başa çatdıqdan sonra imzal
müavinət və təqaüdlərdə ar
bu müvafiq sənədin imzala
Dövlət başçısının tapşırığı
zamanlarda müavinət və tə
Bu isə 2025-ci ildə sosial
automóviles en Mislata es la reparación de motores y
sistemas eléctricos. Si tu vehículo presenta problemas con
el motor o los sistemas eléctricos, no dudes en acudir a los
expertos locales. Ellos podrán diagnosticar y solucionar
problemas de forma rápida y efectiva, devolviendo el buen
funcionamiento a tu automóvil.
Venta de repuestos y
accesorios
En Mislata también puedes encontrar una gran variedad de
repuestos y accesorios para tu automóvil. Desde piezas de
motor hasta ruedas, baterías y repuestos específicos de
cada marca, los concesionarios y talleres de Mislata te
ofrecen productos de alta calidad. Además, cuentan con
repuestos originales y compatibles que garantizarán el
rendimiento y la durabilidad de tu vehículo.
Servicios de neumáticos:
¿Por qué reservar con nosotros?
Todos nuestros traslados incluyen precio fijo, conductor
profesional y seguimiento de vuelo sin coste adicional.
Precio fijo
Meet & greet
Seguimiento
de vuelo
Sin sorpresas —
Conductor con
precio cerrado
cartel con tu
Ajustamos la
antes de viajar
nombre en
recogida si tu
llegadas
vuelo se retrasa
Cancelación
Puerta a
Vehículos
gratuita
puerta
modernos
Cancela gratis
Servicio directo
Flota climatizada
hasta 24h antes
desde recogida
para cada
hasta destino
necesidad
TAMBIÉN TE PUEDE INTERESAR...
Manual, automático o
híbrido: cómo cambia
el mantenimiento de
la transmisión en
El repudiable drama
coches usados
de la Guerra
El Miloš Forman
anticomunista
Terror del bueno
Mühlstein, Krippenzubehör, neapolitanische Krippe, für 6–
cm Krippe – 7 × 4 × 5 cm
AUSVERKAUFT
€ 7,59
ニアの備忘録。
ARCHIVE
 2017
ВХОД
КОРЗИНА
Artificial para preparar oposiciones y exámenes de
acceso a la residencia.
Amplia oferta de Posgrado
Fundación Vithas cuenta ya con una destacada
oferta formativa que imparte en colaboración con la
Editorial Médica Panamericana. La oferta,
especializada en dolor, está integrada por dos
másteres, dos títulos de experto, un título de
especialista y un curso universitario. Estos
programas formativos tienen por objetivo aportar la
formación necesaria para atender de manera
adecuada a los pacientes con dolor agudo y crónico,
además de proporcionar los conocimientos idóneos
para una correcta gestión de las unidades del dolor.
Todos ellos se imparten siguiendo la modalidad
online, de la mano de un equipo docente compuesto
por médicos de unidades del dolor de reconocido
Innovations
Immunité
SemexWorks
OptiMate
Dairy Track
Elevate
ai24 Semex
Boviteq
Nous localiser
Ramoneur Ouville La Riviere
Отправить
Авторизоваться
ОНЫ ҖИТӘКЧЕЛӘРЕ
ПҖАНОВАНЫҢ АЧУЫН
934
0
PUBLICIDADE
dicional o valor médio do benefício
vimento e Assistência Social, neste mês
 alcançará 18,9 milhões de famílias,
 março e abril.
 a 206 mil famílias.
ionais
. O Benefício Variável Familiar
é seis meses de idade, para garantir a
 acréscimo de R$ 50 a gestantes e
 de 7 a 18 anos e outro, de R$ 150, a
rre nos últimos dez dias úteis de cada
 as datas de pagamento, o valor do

* [ASSIGNED TASK] Each entry above must be set down again without alteration.

* [COMPLETED EXERCISE]
başa çatdıqdan sonra imzal
müavinət və təqaüdlərdə ar
bu müvafiq sənədin imzala
Dövlət başçısının tapşırığı
zamanlarda müavinət və tə
Bu isə 2025-ci ildə sosial
automóviles en Mislata es la reparación de motores y
sistemas eléctricos. Si tu vehículo presenta problemas con
el motor o los sistemas eléctricos, no dudes en acudir a los
expertos locales. Ellos podrán diagnosticar y solucionar
problemas de forma rápida y efectiva, devolviendo el buen
funcionamiento a tu automóvil.
Venta de repuestos y
accesorios
En Mislata también puedes encontrar una gran variedad de
repuestos y accesorios para tu automóvil. Desde piezas de
motor hasta ruedas, baterías y repuestos específicos de
cada marca, los concesionarios y talleres de Mislata te
ofrecen productos de alta calidad. Además, cuentan con
repuestos originales y compatibles que garantizarán el
rendimiento y la durabilidad de tu vehículo.
Servicios de neumáticos:
¿Por qué reservar con nosotros?
Todos nuestros traslados incluyen precio fijo, conductor
profesional y seguimiento de vuelo sin coste adicional.
Precio fijo
Meet & greet
Seguimiento
de vuelo
Sin sorpresas —
Conductor con
precio cerrado
cartel con tu
Ajustamos la
antes de viajar
nombre en
recogida si tu
llegadas
vuelo se retrasa
Cancelación
Puerta a
Vehículos
gratuita
puerta
modernos
Cancela gratis
Servicio directo
Flota climatizada
hasta 24h antes
desde recogida
para cada
hasta destino
necesidad
TAMBIÉN TE PUEDE INTERESAR...
Manual, automático o
híbrido: cómo cambia
el mantenimiento de
la transmisión en
El repudiable drama
coches usados
de la Guerra
El Miloš Forman
anticomunista
Terror del bueno
Mühlstein, Krippenzubehör, neapolitanische Krippe, für 6–
cm Krippe – 7 × 4 × 5 cm
AUSVERKAUFT
€ 7,59
ニアの備忘録。
ARCHIVE
 2017
ВХОД
КОРЗИНА
Artificial para preparar oposiciones y exámenes de
acceso a la residencia.
Amplia oferta de Posgrado
Fundación Vithas cuenta ya con una destacada
oferta formativa que imparte en colaboración con la
Editorial Médica Panamericana. La oferta,
especializada en dolor, está integrada por dos
másteres, dos títulos de experto, un título de
especialista y un curso universitario. Estos
programas formativos tienen por objetivo aportar la
formación necesaria para atender de manera
adecuada a los pacientes con dolor agudo y crónico,
además de proporcionar los conocimientos idóneos
para una correcta gestión de las unidades del dolor.
Todos ellos se imparten siguiendo la modalidad
online, de la mano de un equipo docente compuesto
por médicos de unidades del dolor de reconocido
Innovations
Immunité
SemexWorks
OptiMate
Dairy Track
Elevate
ai24 Semex
Boviteq
Nous localiser
Ramoneur Ouville La Riviere
Отправить
Авторизоваться
ОНЫ ҖИТӘКЧЕЛӘРЕ
ПҖАНОВАНЫҢ АЧУЫН
934
0
PUBLICIDADE
dicional o valor médio do benefício
vimento e Assistência Social, neste mês
 alcançará 18,9 milhões de famílias,
 março e abril.
 a 206 mil famílias.
ionais
. O Benefício Variável Familiar
é seis meses de idade, para garantir a
 acréscimo de R$ 50 a gestantes e
 de 7 a 18 anos e outro, de R$ 150, a
rre nos últimos dez dias úteis de cada
 as datas de pagamento, o valor do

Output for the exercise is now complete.